PROBLEM REQUIREMENTS.
The full listing, returned exactly and free of pictures, is the expected answer.

EXCERPTED RECORDS.
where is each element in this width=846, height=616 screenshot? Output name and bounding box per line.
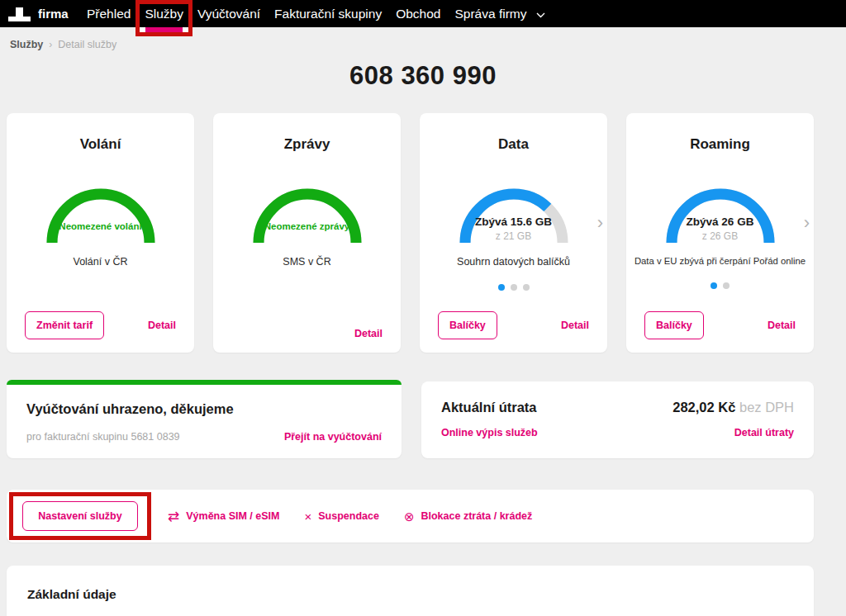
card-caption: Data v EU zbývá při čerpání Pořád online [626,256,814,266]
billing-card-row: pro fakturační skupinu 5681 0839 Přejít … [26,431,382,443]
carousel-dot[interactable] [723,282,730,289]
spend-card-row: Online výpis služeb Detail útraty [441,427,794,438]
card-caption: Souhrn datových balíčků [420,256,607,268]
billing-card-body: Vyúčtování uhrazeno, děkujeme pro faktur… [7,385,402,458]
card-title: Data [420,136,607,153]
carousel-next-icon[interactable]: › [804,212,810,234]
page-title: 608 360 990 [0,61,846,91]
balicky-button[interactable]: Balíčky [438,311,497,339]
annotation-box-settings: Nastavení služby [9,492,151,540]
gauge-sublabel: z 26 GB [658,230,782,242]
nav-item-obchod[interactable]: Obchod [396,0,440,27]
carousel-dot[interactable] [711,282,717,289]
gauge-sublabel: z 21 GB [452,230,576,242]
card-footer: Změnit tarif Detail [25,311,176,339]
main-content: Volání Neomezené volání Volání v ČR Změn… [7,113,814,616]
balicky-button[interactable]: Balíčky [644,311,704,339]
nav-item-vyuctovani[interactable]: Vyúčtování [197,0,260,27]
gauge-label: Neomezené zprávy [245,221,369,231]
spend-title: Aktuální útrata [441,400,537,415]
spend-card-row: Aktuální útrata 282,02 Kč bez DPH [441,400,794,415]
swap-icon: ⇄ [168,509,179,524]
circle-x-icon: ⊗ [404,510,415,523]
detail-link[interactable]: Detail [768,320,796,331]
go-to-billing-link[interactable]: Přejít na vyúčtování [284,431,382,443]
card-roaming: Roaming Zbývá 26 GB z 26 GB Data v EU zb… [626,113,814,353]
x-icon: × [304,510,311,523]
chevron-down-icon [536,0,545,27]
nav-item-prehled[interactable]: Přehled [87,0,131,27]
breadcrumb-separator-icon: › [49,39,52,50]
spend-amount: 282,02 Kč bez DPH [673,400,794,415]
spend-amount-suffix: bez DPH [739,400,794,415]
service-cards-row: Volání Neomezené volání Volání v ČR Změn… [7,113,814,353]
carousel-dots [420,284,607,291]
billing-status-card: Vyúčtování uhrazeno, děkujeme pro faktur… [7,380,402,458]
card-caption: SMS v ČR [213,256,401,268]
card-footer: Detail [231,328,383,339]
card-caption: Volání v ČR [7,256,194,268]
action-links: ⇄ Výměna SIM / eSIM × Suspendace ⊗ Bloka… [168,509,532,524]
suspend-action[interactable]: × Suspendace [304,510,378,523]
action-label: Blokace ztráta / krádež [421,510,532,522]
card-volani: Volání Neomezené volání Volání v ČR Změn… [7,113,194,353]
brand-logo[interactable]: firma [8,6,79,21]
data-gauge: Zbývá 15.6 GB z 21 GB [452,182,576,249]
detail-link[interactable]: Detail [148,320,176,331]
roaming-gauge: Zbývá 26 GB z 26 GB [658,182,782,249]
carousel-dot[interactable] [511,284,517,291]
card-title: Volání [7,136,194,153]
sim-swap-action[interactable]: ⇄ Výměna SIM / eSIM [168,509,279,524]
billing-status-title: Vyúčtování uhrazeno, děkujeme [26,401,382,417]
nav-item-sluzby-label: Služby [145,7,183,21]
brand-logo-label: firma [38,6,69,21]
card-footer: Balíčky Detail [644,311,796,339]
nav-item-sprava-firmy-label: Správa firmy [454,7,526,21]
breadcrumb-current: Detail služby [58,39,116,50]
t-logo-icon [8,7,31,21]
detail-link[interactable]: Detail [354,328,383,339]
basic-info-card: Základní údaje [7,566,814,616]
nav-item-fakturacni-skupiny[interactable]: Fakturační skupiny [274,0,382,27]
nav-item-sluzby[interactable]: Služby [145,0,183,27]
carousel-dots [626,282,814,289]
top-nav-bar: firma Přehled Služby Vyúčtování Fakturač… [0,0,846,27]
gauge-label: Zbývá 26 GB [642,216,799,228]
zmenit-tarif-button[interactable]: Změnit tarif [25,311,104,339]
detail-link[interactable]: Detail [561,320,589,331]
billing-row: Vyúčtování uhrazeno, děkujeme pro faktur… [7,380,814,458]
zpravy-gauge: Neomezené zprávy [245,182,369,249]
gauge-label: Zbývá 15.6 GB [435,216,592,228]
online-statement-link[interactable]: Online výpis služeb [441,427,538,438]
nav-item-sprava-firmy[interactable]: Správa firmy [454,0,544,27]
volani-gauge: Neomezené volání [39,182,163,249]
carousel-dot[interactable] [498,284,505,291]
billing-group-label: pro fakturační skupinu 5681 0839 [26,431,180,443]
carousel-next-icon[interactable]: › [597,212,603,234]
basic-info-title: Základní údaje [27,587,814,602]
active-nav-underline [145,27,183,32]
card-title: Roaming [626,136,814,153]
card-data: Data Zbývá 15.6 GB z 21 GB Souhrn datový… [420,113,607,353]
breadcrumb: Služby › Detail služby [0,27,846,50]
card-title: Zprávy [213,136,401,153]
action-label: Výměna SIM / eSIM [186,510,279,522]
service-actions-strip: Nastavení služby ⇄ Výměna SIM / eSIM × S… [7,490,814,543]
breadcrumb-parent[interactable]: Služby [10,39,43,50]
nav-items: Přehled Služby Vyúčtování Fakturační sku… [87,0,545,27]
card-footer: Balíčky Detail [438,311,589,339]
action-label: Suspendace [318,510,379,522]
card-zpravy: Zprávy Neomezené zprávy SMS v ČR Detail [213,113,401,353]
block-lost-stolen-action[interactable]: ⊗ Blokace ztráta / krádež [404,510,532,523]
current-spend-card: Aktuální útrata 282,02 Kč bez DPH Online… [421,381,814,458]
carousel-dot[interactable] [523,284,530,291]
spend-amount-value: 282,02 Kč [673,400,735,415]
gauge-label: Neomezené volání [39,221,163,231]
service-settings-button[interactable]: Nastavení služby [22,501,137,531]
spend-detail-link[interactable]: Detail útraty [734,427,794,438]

ANSWER BELOW.
where is each element in this width=846, height=616 screenshot? Output name and bounding box per line.
card-caption: Data v EU zbývá při čerpání Pořád online [626,256,814,266]
billing-card-row: pro fakturační skupinu 5681 0839 Přejít … [26,431,382,443]
carousel-dot[interactable] [723,282,730,289]
spend-card-row: Online výpis služeb Detail útraty [441,427,794,438]
card-caption: Souhrn datových balíčků [420,256,607,268]
billing-card-body: Vyúčtování uhrazeno, děkujeme pro faktur… [7,385,402,458]
card-title: Data [420,136,607,153]
carousel-next-icon[interactable]: › [804,212,810,234]
page-title: 608 360 990 [0,61,846,91]
balicky-button[interactable]: Balíčky [438,311,497,339]
annotation-box-settings: Nastavení služby [9,492,151,540]
gauge-sublabel: z 26 GB [658,230,782,242]
nav-item-obchod[interactable]: Obchod [396,0,440,27]
carousel-dot[interactable] [711,282,717,289]
gauge-sublabel: z 21 GB [452,230,576,242]
card-footer: Změnit tarif Detail [25,311,176,339]
main-content: Volání Neomezené volání Volání v ČR Změn… [7,113,814,616]
balicky-button[interactable]: Balíčky [644,311,704,339]
nav-item-vyuctovani[interactable]: Vyúčtování [197,0,260,27]
gauge-label: Neomezené zprávy [245,221,369,231]
spend-title: Aktuální útrata [441,400,537,415]
spend-card-row: Aktuální útrata 282,02 Kč bez DPH [441,400,794,415]
swap-icon: ⇄ [168,509,179,524]
circle-x-icon: ⊗ [404,510,415,523]
detail-link[interactable]: Detail [768,320,796,331]
go-to-billing-link[interactable]: Přejít na vyúčtování [284,431,382,443]
card-roaming: Roaming Zbývá 26 GB z 26 GB Data v EU zb… [626,113,814,353]
x-icon: × [304,510,311,523]
chevron-down-icon [536,0,545,27]
nav-item-prehled[interactable]: Přehled [87,0,131,27]
breadcrumb-separator-icon: › [49,39,52,50]
spend-amount: 282,02 Kč bez DPH [673,400,794,415]
spend-amount-suffix: bez DPH [739,400,794,415]
service-cards-row: Volání Neomezené volání Volání v ČR Změn… [7,113,814,353]
carousel-dots [420,284,607,291]
billing-status-card: Vyúčtování uhrazeno, děkujeme pro faktur… [7,380,402,458]
card-caption: SMS v ČR [213,256,401,268]
card-footer: Detail [231,328,383,339]
card-caption: Volání v ČR [7,256,194,268]
action-links: ⇄ Výměna SIM / eSIM × Suspendace ⊗ Bloka… [168,509,532,524]
suspend-action[interactable]: × Suspendace [304,510,378,523]
action-label: Blokace ztráta / krádež [421,510,532,522]
card-volani: Volání Neomezené volání Volání v ČR Změn… [7,113,194,353]
brand-logo[interactable]: firma [8,6,79,21]
data-gauge: Zbývá 15.6 GB z 21 GB [452,182,576,249]
detail-link[interactable]: Detail [148,320,176,331]
roaming-gauge: Zbývá 26 GB z 26 GB [658,182,782,249]
carousel-dot[interactable] [511,284,517,291]
card-title: Volání [7,136,194,153]
sim-swap-action[interactable]: ⇄ Výměna SIM / eSIM [168,509,279,524]
billing-status-title: Vyúčtování uhrazeno, děkujeme [26,401,382,417]
nav-item-sluzby-label: Služby [145,7,183,21]
brand-logo-label: firma [38,6,69,21]
card-footer: Balíčky Detail [644,311,796,339]
nav-item-sprava-firmy-label: Správa firmy [454,7,526,21]
breadcrumb-current: Detail služby [58,39,116,50]
t-logo-icon [8,7,31,21]
detail-link[interactable]: Detail [354,328,383,339]
basic-info-card: Základní údaje [7,566,814,616]
nav-item-fakturacni-skupiny[interactable]: Fakturační skupiny [274,0,382,27]
nav-item-sluzby[interactable]: Služby [145,0,183,27]
carousel-dots [626,282,814,289]
top-nav-bar: firma Přehled Služby Vyúčtování Fakturač… [0,0,846,27]
gauge-label: Zbývá 26 GB [642,216,799,228]
zmenit-tarif-button[interactable]: Změnit tarif [25,311,104,339]
detail-link[interactable]: Detail [561,320,589,331]
billing-row: Vyúčtování uhrazeno, děkujeme pro faktur… [7,380,814,458]
zpravy-gauge: Neomezené zprávy [245,182,369,249]
gauge-label: Zbývá 15.6 GB [435,216,592,228]
online-statement-link[interactable]: Online výpis služeb [441,427,538,438]
nav-item-sprava-firmy[interactable]: Správa firmy [454,0,544,27]
volani-gauge: Neomezené volání [39,182,163,249]
carousel-dot[interactable] [498,284,505,291]
billing-group-label: pro fakturační skupinu 5681 0839 [26,431,180,443]
carousel-next-icon[interactable]: › [597,212,603,234]
basic-info-title: Základní údaje [27,587,814,602]
active-nav-underline [145,27,183,32]
card-title: Roaming [626,136,814,153]
card-data: Data Zbývá 15.6 GB z 21 GB Souhrn datový… [420,113,607,353]
breadcrumb: Služby › Detail služby [0,27,846,50]
card-title: Zprávy [213,136,401,153]
action-label: Výměna SIM / eSIM [186,510,279,522]
service-actions-strip: Nastavení služby ⇄ Výměna SIM / eSIM × S… [7,490,814,543]
breadcrumb-parent[interactable]: Služby [10,39,43,50]
nav-items: Přehled Služby Vyúčtování Fakturační sku… [87,0,545,27]
card-footer: Balíčky Detail [438,311,589,339]
action-label: Suspendace [318,510,379,522]
card-zpravy: Zprávy Neomezené zprávy SMS v ČR Detail [213,113,401,353]
block-lost-stolen-action[interactable]: ⊗ Blokace ztráta / krádež [404,510,532,523]
current-spend-card: Aktuální útrata 282,02 Kč bez DPH Online… [421,381,814,458]
carousel-dot[interactable] [523,284,530,291]
spend-amount-value: 282,02 Kč [673,400,735,415]
gauge-label: Neomezené volání [39,221,163,231]
service-settings-button[interactable]: Nastavení služby [22,501,137,531]
spend-detail-link[interactable]: Detail útraty [734,427,794,438]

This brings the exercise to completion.